If the claim is directed to a patent-ineligible concept, then the second step of the framework applies. Step two involves determining whether the claim contains sufficient content to ensure that it amounts to significantly more than the abstract idea itself.

Infer What Constitutes an Abstract Idea From Examples

Regarding the first step of the framework and patent-ineligible concepts, the Court did not specifically delineate the parameters of what constitutes an abstract idea. Instead, the Court identified cases in which claims were directed to abstract ideas. These include: hedging against the risk of price fluctuations in Bilski; converting numbers from decimal to binary form using an algorithm in  Gottschalk v. Benson, 409 U.S. 63 (1972); computing alarm limits in a catalytic conversion process with a mathematical formula in Parker v. Flook, 437 U.S. 584 (1978); and providing intermediated settlement or escrow in Alice. Accordingly, abstract ideas may include fundamental economic and longstanding commercial practices, mathematical equations and formulas, algorithms, and methods of  organizing human activity. These examples provide some context for assessing what may comprise an abstract idea.

Abstract Idea Plus Significantly More May Equal Patent Eligibility

The rationale for excluding laws of nature, natural phenomena, and abstract ideas from patent eligibility stems from the principle that such concepts serve as the building blocks for scientific and technological innovation, and encourage  competitive development. The Court noted, however, that a claim involving patent-ineligible subject matter, such as an abstract idea, is not per se precluded, referring to Diamond v. Diehr, 450 U.S. 175 (1981). As reflected in the second step of the Mayo framework, if there is an inventive concept that transforms an abstract idea into significantly more, then a claim may be patenteligible. According to the Court’s opinion in Alice, this may be achieved by improving the functioning of the computer itself, improving any other technology or technical field (referring to Diehr), or by a meaningful limitation beyond generally linking the use of an abstract idea to a particular technological environment. Ideally, an invention’s contribution to knowledge in the technical field should be  commensurate with the exclusivity rights that a patent would bestow.

Increase in Patent Quality and Specificity May Decrease Patent  Trolling

Following Alice, there should be less activity from patent assertion entities (PAEs), more commonly known as “patent trolls.” In general, patent trolls don’t exploit their patents through manufacturing a product or implementing a process. Instead, their business model involves acquiring a slew of  bargainbasement priced patents with broad-based claims — the validity of which are often questionable because they are generically directed to abstract ideas, have vague limitations, or overuse functional language (reciting what something does instead of what it is) — and then threatening or suing a third party for alleged infringement of those patents in the hopes of extracting license or  settlement fees.
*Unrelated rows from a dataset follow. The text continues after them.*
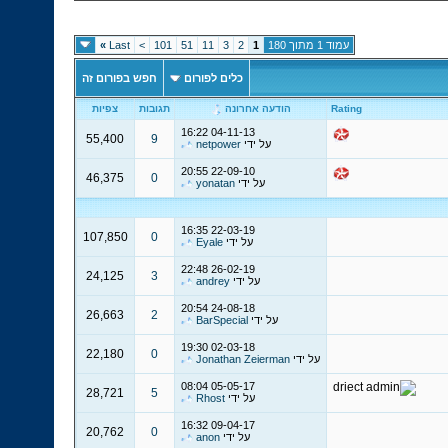
עמוד 1 מתוך 180
1
2
3
11
51
101
>
Last
»
כלים לפורום
חפש בפורום זה
Rating
הודעה אחרונה
תגובות
צפיות
16:22
04-11-13
55,400
9
על ידי
netpower
20:55
22-09-10
46,375
0
על ידי
yonatan
16:35
22-03-19
107,850
0
על ידי
Eyale
22:48
26-02-19
24,125
3
על ידי
andrey
20:54
24-08-18
26,663
2
על ידי
BarSpecial
19:30
02-03-18
22,180
0
על ידי
Jonathan Zeierman
08:04
05-05-17
28,721
5
על ידי
Rhost
16:32
09-04-17
20,762
0
על ידי
anon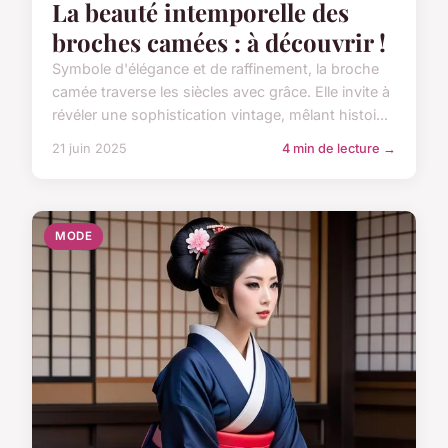
La beauté intemporelle des
broches camées : à découvrir !
Symbole d'élégance et de raffinement, la broche
camée traverse les siècles avec grâce. Elle invite à
révéler une sophistication vintage, mêlant histoi...
21 juin 2025
4 min de lecture →
MODE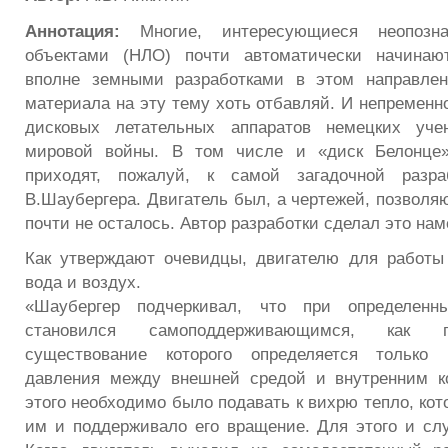
Аннотация:
Многие, интересующиеся неопозн
объектами (НЛО) почти автоматически начинаю
вполне земными разработками в этом направлен
материала на эту тему хоть отбавляй. И непременн
дисковых летательных аппаратов немецких уче
мировой войны. В том числе и «диск Белонце»
приходят, пожалуй, к самой загадочной разра
В.Шаубергера. Двигатель был, а чертежей, позволя
почти не осталось. Автор разработки сделал это нам
Как утверждают очевидцы, двигателю для работы
вода и воздух.
«Шаубергер подчеркивал, что при определенн
становился самоподдерживающимся, как 
существование которого определяется только 
давления между внешней средой и внутренним к
этого необходимо было подавать к вихрю тепло, ко
им и поддерживало его вращение. Для этого и сл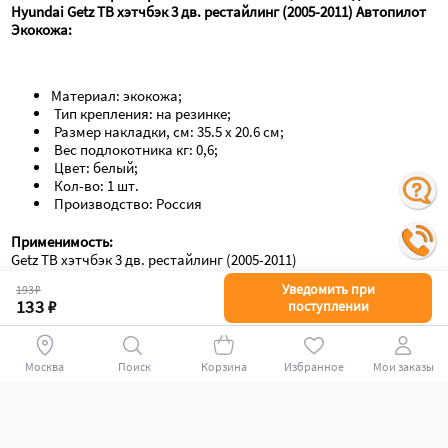
Hyundai Getz TB хэтчбэк 3 дв. рестайлинг (2005-2011) Автопилот 
Экокожа:
Материал: экокожа;
 Тип крепления: на резинке;
 Размер накладки, см: 35.5 х 20.6 см;
 Вес подлокотника кг: 0,6;
 Цвет: белый;
 Кол-во: 1 шт.
 Производство: Россия
Применимость:
Getz TB хэтчбэк 3 дв. рестайлинг (2005-2011)
Уведомить при
193 ₽
133 ₽
поступлении
Поиск
Корзина
Избранное
Мои заказы
+78007009339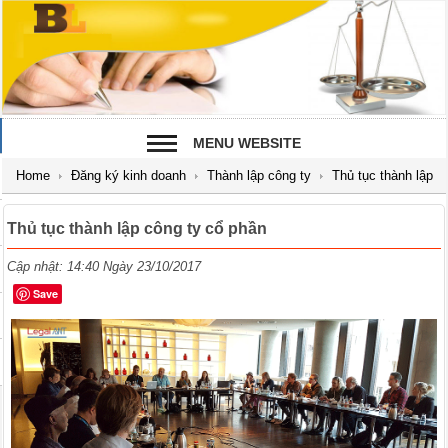
MENU WEBSITE
Home
Đăng ký kinh doanh
Thành lập công ty
Thủ tục thành lập
công ty cổ phần
Thủ tục thành lập công ty cổ phần
Cập nhật: 14:40 Ngày 23/10/2017
Save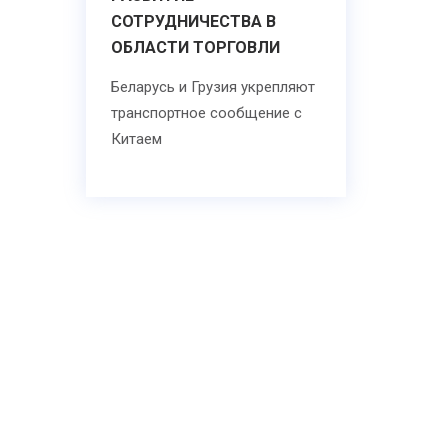
СОТРУДНИЧЕСТВА В
ОБЛАСТИ ТОРГОВЛИ
Беларусь и Грузия укрепляют
транспортное сообщение с
Китаем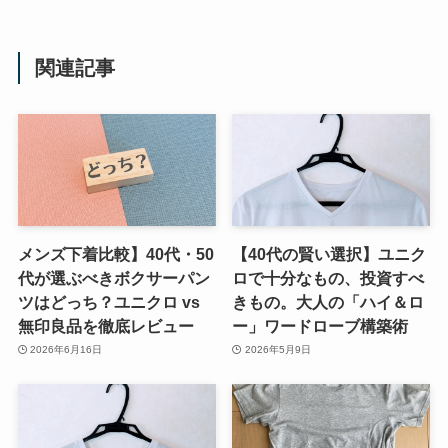
関連記事
メンズ下着比較】40代・50
【40代の賢い選択】ユニク
代が選ぶべきボクサーパン
ロで十分なもの、投資すべ
ツはどっち？ユニクロ vs
きもの。大人の「ハイ＆ロ
無印良品を徹底レビュー
ー」ワードローブ構築術
2026年6月16日
2026年5月9日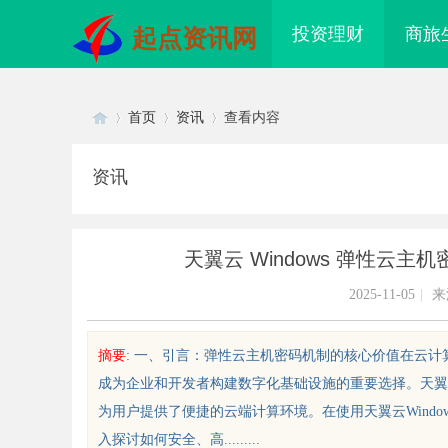
投资理财
商旅
起点资讯网
首页
资讯
查看内容
资讯
Di
›
›
›
天翼云 Windows 弹性云
2025-11-05
|
来
摘要
: 一、引言：弹性云主机密码机制的核心价值在云
成为企业和开发者构建数字化基础设施的重要选择。天翼
sc
为用户提供了便捷的云端计算环境。在使用天翼云Wind
入探讨如何安全、高.........
秘！专业充电桩项目软件开发商，
开店最怕“搜不到”为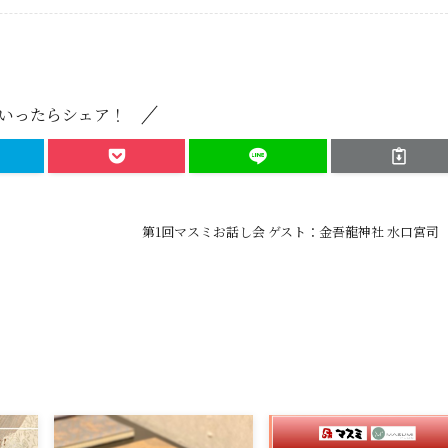
いったらシェア！
第1回マスミお話し会 ゲスト：金吾龍神社 水口宮司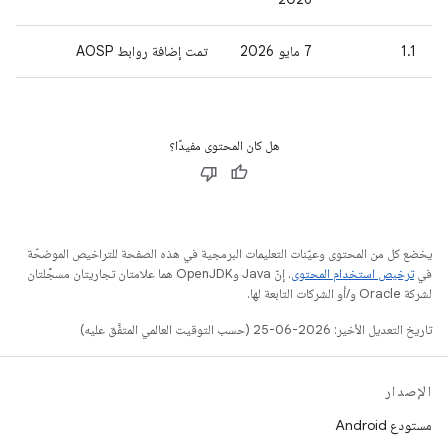
1.1
7 مايو 2026
تمت إضافة روابط AOSP
هل كان المحتوى مفيدًا؟
يخضع كل من المحتوى وعيّنات التعليمات البرمجية في هذه الصفحة للتراخيص الموضحّة
في
ترخيص استخدام المحتوى
. إنّ Java وOpenJDK هما علامتان تجاريتان مسجَّلتان
لشركة Oracle و/أو الشركات التابعة لها.
تاريخ التعديل الأخير: 2026-06-25 (حسب التوقيت العالمي المتفَّق عليه)
الإصدار
مستودع Android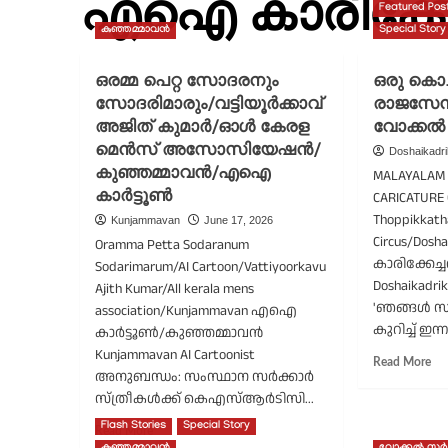
എഐ കാരിക്കേച
Featured Pos
കുഞ്ഞമ്മാവൻ
Special Story
ഒരമ്മ പെറ്റ സോദരനും
ഒരു കൊച്
സോദരിമാരും/വട്ടിയൂർക്കാവ്
രാജസേന
അജിത് കുമാർ/ഓൾ കേരള
വോക്കൽ
മെന്‍സ് അസോസിയേഷന്‍/
Doshaikadr
കുഞ്ഞമ്മാവൻ/എഐ
MALAYALAM C
കാർട്ടൂൺ
CARICATURE 
Thoppikkath
Kunjammavan
June 17, 2026
Circus/Dos
Oramma Petta Sodaranum
കാരിക്കേച
Sodarimarum/AI Cartoon/Vattiyoorkavu
Doshaikadri
Ajith Kumar/All kerala mens
'ഞങ്ങൾ സന
association/Kunjammavan എഐ
കുറിച്ച് ഇന്ന
കാർട്ടൂൺ/കുഞ്ഞമ്മാവൻ
Kunjammavan AI Cartoonist
Re
Read More
അനുബന്ധം: സംസ്ഥാന സർക്കാർ
mo
സ്ത്രീകള്‍ക്ക് കെഎസ്ആര്‍ടിസി...
ab
ഒര
Flash Stories
Special Story
Read
Read More
കൊ
more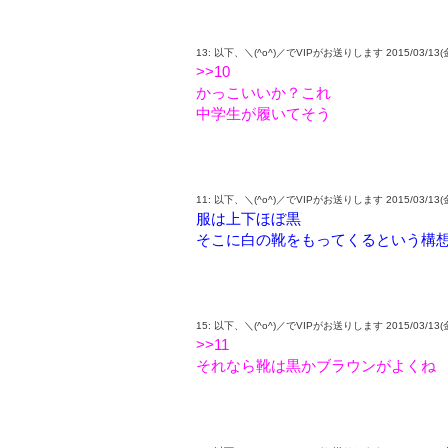
13: 以下、＼(^o^)／でVIPがお送りします 2015/03/13(金) 15
>>10
かっこいいか？これ
中学生が履いてそう
11: 以下、＼(^o^)／でVIPがお送りします 2015/03/13(金) 1
服は上下ほぼ黒
そこに白の靴をもってくるという構
15: 以下、＼(^o^)／でVIPがお送りします 2015/03/13(金) 1
>>11
それなら靴は黒かブラウンがよくね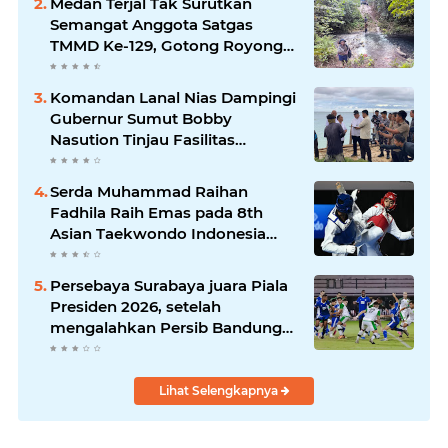
Medan Terjal Tak Surutkan
Semangat Anggota Satgas
TMMD Ke-129, Gotong Royong
Wujudkan Pembangunan di
Kampung Sesor
Komandan Lanal Nias Dampingi
Gubernur Sumut Bobby
Nasution Tinjau Fasilitas
Kesehatan dan Budidaya
Rumput Laut di Nias Utara
Serda Muhammad Raihan
Fadhila Raih Emas pada 8th
Asian Taekwondo Indonesia
Open Championship 2026*
Persebaya Surabaya juara Piala
Presiden 2026, setelah
mengalahkan Persib Bandung
melalui drama adu penalti pada
laga final. Green Force menang
6-5 setelah kedua tim bermain
Lihat Selengkapnya
imbang 1-1 hingga 120 menit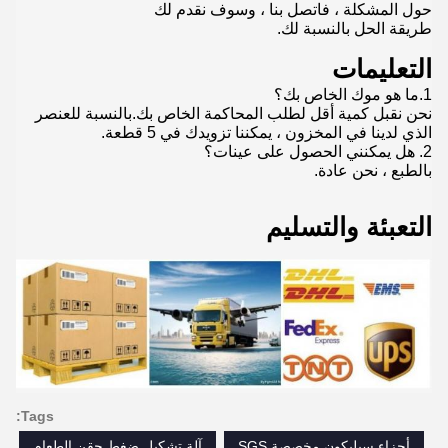
حول المشكلة ، فاتصل بنا ، وسوف نقدم لك
طريقة الحل بالنسبة لك.
التعليمات
1.ما هو موك الخاص بك؟
نحن نقبل كمية أقل لطلب المحاكمة الخاص بك.بالنسبة للعنصر
الذي لدينا في المخزون ، يمكننا تزويدك في 5 قطعة.
2. هل يمكنني الحصول على عينات؟
بالطبع ، نحن عادة.
التعبئة والتسليم
Tags:
أجزاء سيليكون مخصصة SGS
آلة تشكيل ضغط حقن الطعام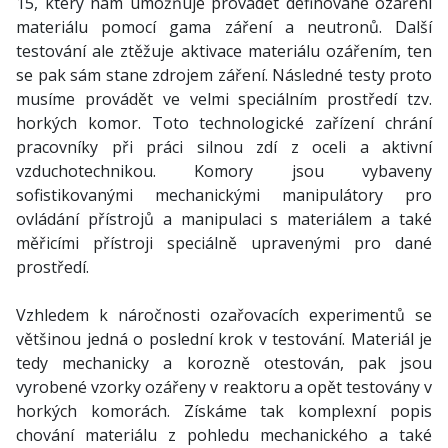
15, který nám umožňuje provádět definované ozáření
materiálu pomocí gama záření a neutronů. Další
testování ale ztěžuje aktivace materiálu ozářením, ten
se pak sám stane zdrojem záření. Následné testy proto
musíme provádět ve velmi speciálním prostředí tzv.
horkých komor. Toto technologické zařízení chrání
pracovníky při práci silnou zdí z oceli a aktivní
vzduchotechnikou. Komory jsou vybaveny
sofistikovanými mechanickými manipulátory pro
ovládání přístrojů a manipulaci s materiálem a také
měřicími přístroji speciálně upravenými pro dané
prostředí.
Vzhledem k náročnosti ozařovacích experimentů se
většinou jedná o poslední krok v testování. Materiál je
tedy mechanicky a korozně otestován, pak jsou
vyrobené vzorky ozářeny v reaktoru a opět testovány v
horkých komorách. Získáme tak komplexní popis
chování materiálu z pohledu mechanického a také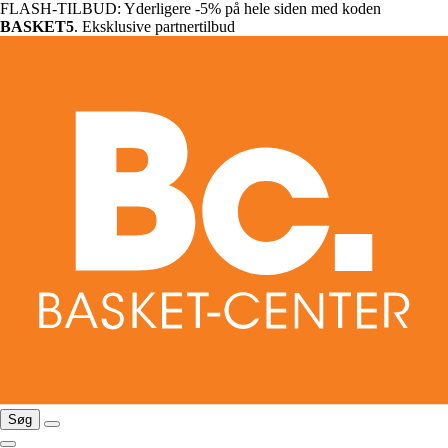
FLASH-TILBUD: Yderligere -5% på hele siden med koden
BASKET5
. Eksklusive partnertilbud
Søg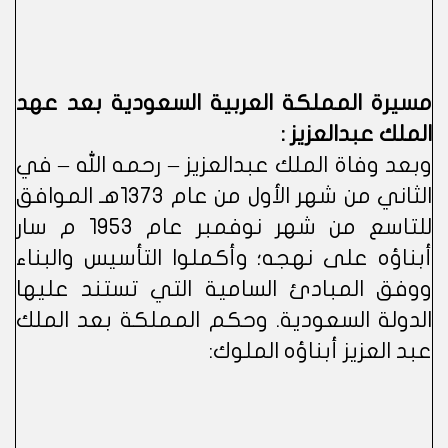
مسيرة المملكة العربية السعودية بعد عهد
الملك عبدالعزيز :
وبعد وفاة الملك عبدالعزيز – رحمه الله – في
الثاني من شهر الأول من عام 1373هـ الموافق
للتاسع من شهر نوفمبر عام 1953 م سار
أبناؤه على نهجه؛ وأكملوا التأسيس والبناء
ووفق المبادئ السامية التي تستند عليها
الدولة السعودية. وحكم المملكة بعد الملك
عبد العزيز أبناؤه الملوك: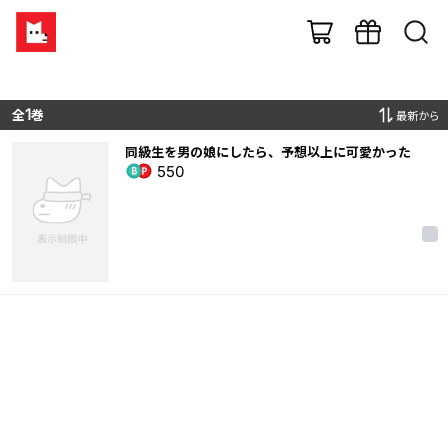
全
1
巻
最新から
同級生を男の娘にしたら、予想以上に可愛かった
550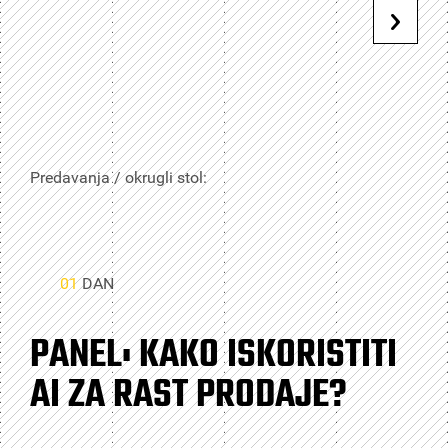
Predavanja / okrugli stol:
01
DAN
PANEL: KAKO ISKORISTITI
AI ZA RAST PRODAJE?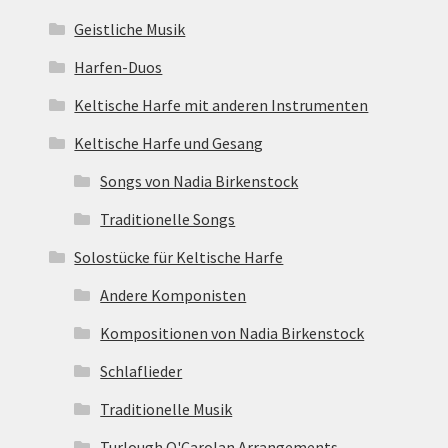
Geistliche Musik
Harfen-Duos
Keltische Harfe mit anderen Instrumenten
Keltische Harfe und Gesang
Songs von Nadia Birkenstock
Traditionelle Songs
Solostücke für Keltische Harfe
Andere Komponisten
Kompositionen von Nadia Birkenstock
Schlaflieder
Traditionelle Musik
Turlough O'Carolan Arrangements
Patent troll activity is high when it comes to computer-implemented inventions. But that is likely to change given the landmark ruling in Alice that linking the generic use of a computer with an otherwise patent-ineligible concept, does not make a claim patent-eligible under 35 U.S.C. §101. Effectively a corrective  measure, it raises the standards for securing patents for computer-implemented inventions. By requiring more claim specificity, patent quality should increase. And higher quality patents should help minimize the ammunition available for patent trolls.